Empareja cartas que sumen once, junta las Jotas entre sí y las Reinas con los Reyes, y despeja toda la baraja antes de quedarte sin jugadas.

El Solitario Gay Gordons debe su nombre al animado baile popular escocés del mismo título, una etiqueta muy adecuada para un solitario en el que las cartas se emparejan y abandonan la mesa de dos en dos. El juego lo popularizó David Parlett, el historiador de juegos británico que diseñó y documentó numerosos solitarios originales, y se ha convertido discretamente en uno de los favoritos entre los aficionados a los juegos de emparejar.
Todo el juego se basa en una sola idea: emparejar cartas que sumen once y retirarlas. El As cuenta como uno, así que se une al Diez; el Dos va con el Nueve, el Tres con el Ocho, el Cuatro con el Siete y el Cinco con el Seis. Las figuras se retiran a su manera: dos Jotas se van juntas, y una Reina se marcha del brazo de un Rey. No hay que construir secuencias ni mazo que voltear; las parejas emparejadas pasan solas a la base, y tú simplemente sigues retirando parejas hasta que no queda nada.

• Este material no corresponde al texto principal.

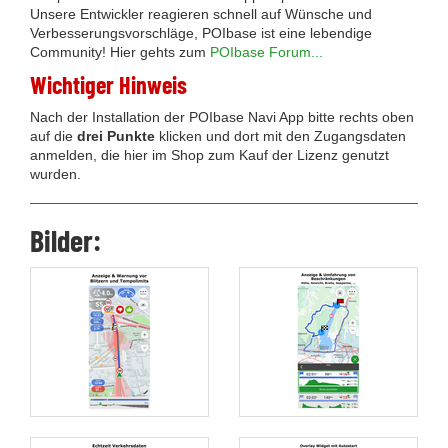
Unsere Entwickler reagieren schnell auf Wünsche und
Verbesserungsvorschläge, POIbase ist eine lebendige
Community! Hier gehts zum
POIbase Forum...
Wichtiger Hinweis
Nach der Installation der POIbase Navi App bitte rechts oben
auf die
drei Punkte
klicken und dort mit den Zugangsdaten
anmelden, die hier im Shop zum Kauf der Lizenz genutzt
wurden.
Bilder:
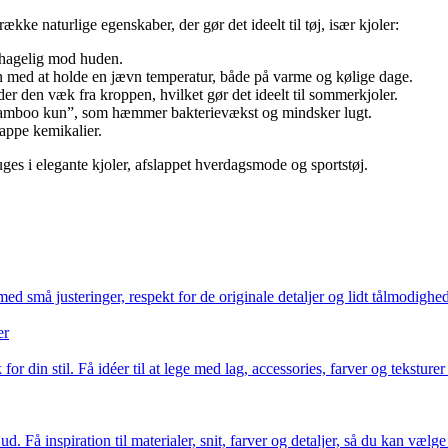
kke naturlige egenskaber, der gør det ideelt til tøj, især kjoler:
behagelig mod huden.
n med at holde en jævn temperatur, både på varme og kølige dage.
er den væk fra kroppen, hvilket gør det ideelt til sommerkjoler.
“bamboo kun”, som hæmmer bakterievækst og mindsker lugt.
rappe kemikalier.
uges i elegante kjoler, afslappet hverdagsmode og sportstøj.
 små justeringer, respekt for de originale detaljer og lidt tålmodighed
er
or din stil. Få idéer til at lege med lag, accessories, farver og teksture
d. Få inspiration til materialer, snit, farver og detaljer, så du kan vælge 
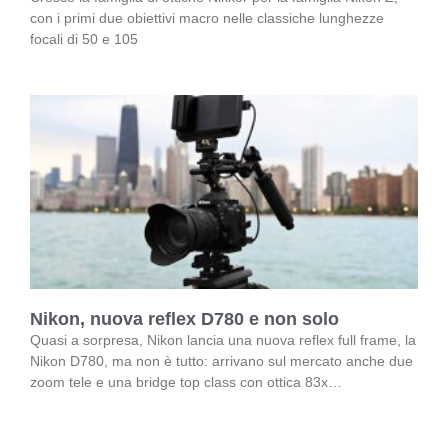
con i primi due obiettivi macro nelle classiche lunghezze
focali di 50 e 105
Nikon, nuova reflex D780 e non solo
Quasi a sorpresa, Nikon lancia una nuova reflex full frame, la
Nikon D780, ma non è tutto: arrivano sul mercato anche due
zoom tele e una bridge top class con ottica 83x…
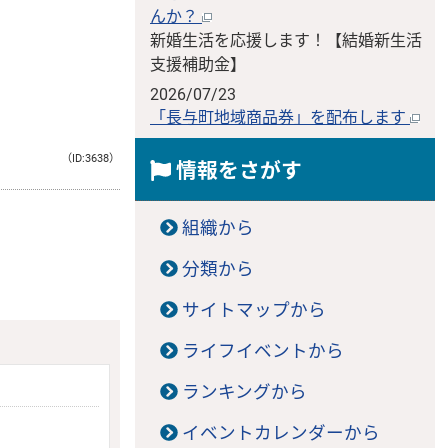
んか？
新婚生活を応援します！【結婚新生活
支援補助金】
2026/07/23
「長与町地域商品券」を配布します
（ID:3638）
情報をさがす
組織から
分類から
サイトマップから
ライフイベントから
ランキングから
イベントカレンダーから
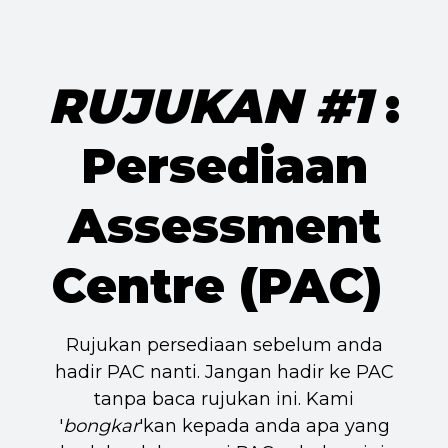
RUJUKAN #1
:
Persediaan
Assessment
Centre (PAC)
Rujukan persediaan sebelum anda
hadir PAC nanti. Jangan hadir ke PAC
tanpa baca rujukan ini. Kami
'
bongkar
'kan kepada anda apa yang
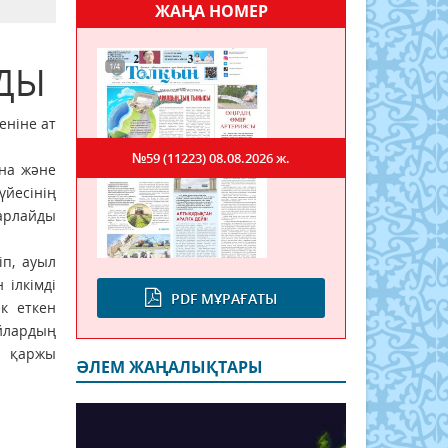
ЖАҢА НОМЕР
ЛДЫ
еніне ат
№59 (11223)
08.08.2026 ж.
на және
үйесінің
арлайды
іп, ауыл
 ілкімді
PDF МҰРАҒАТЫ
ек еткен
айлардың
н қаржы
ӘЛЕМ ЖАҢАЛЫҚТАРЫ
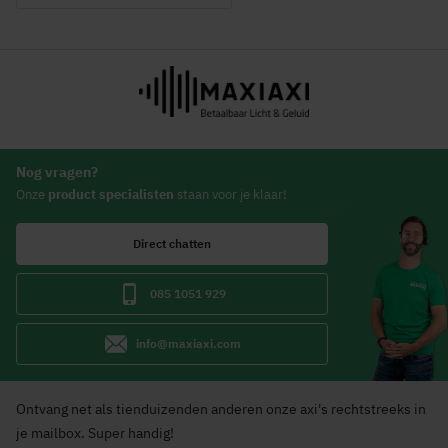
Nog vragen?
Onze
product specialisten
staan voor je klaar!
Direct chatten
085 1051 929
info@maxiaxi.com
Ontvang net als tienduizenden anderen onze axi's rechtstreeks in
je mailbox. Super handig!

Como no hay un nuevo reparto, cada elección importa. Solo la carta descubierta a la cabeza de cada abanico y la carta superior de la reserva están disponibles en algún momento, así que la carta que quieres puede quedar enterrada bajo otras que debes retirar antes. Las dos cartas de la reserva son tu munición de repuesto: guárdalas para el momento en que una carta del tablero no tenga pareja a su alcance, y liberarás mucho más de la baraja. Piensa unas jugadas por delante antes de decidirte, y un reparto difícil puede convertirse en una limpieza total.
Solitario Block Ten y Solitario Thirteens toman esa misma idea de emparejar y la llevan cada uno por su propio camino.
Ya conoces el clásico Solitario; Gay Gordons solo te da una razón más para volver a abrirlo.
Si encuentras algo raro o tienes una idea para mejorar el juego, no dudes en contactarme.
¡Que lo disfrutes!
4 pilas de la base: las parejas emparejadas se trasladan aquí de forma automática. No vuelven a participar en el juego.
Diez abanicos del tablero: la baraja se reparte en diez abanicos de cinco cartas cada uno, todas boca arriba. Solo la carta descubierta a la cabeza de cada abanico está disponible, y al retirarla queda al descubierto la carta de debajo. No se construye en el tablero ni hay mazo del que repartir.
Hay cuatro pilas de la base, y nunca colocas una carta en ellas tú mismo.
Cada pareja que retiras se traslada automáticamente a la base, ya sea una pareja de valores, dos Jotas o una Reina con un Rey. Una vez que una pareja llega ahí, no vuelve a participar en el juego.
Parejas que suman once: retira dos cartas disponibles cualesquiera cuyos valores sumen once: As con Diez, Dos con Nueve, Tres con Ocho, Cuatro con Siete o Cinco con Seis, contando el As como uno. Las figuras se retiran de otra forma: dos Jotas se retiran juntas, y una Reina se retira con un Rey. Los palos nunca importan.
Dos cartas de repuesto: junto a los abanicos se reparten dos cartas adicionales a una reserva. La carta superior de la reserva siempre está disponible y te da algo de munición extra: emparéjala con una carta del tablero siempre que la carta de cabeza de un abanico no tenga pareja a su alcance.
Despeja toda la baraja: ganas cuando se han retirado todas las cartas, las veintiséis parejas. No hay un nuevo reparto, así que planifica tus jugadas con cuidado; en cuanto las cartas disponibles ya no puedan formar una pareja válida, la partida termina.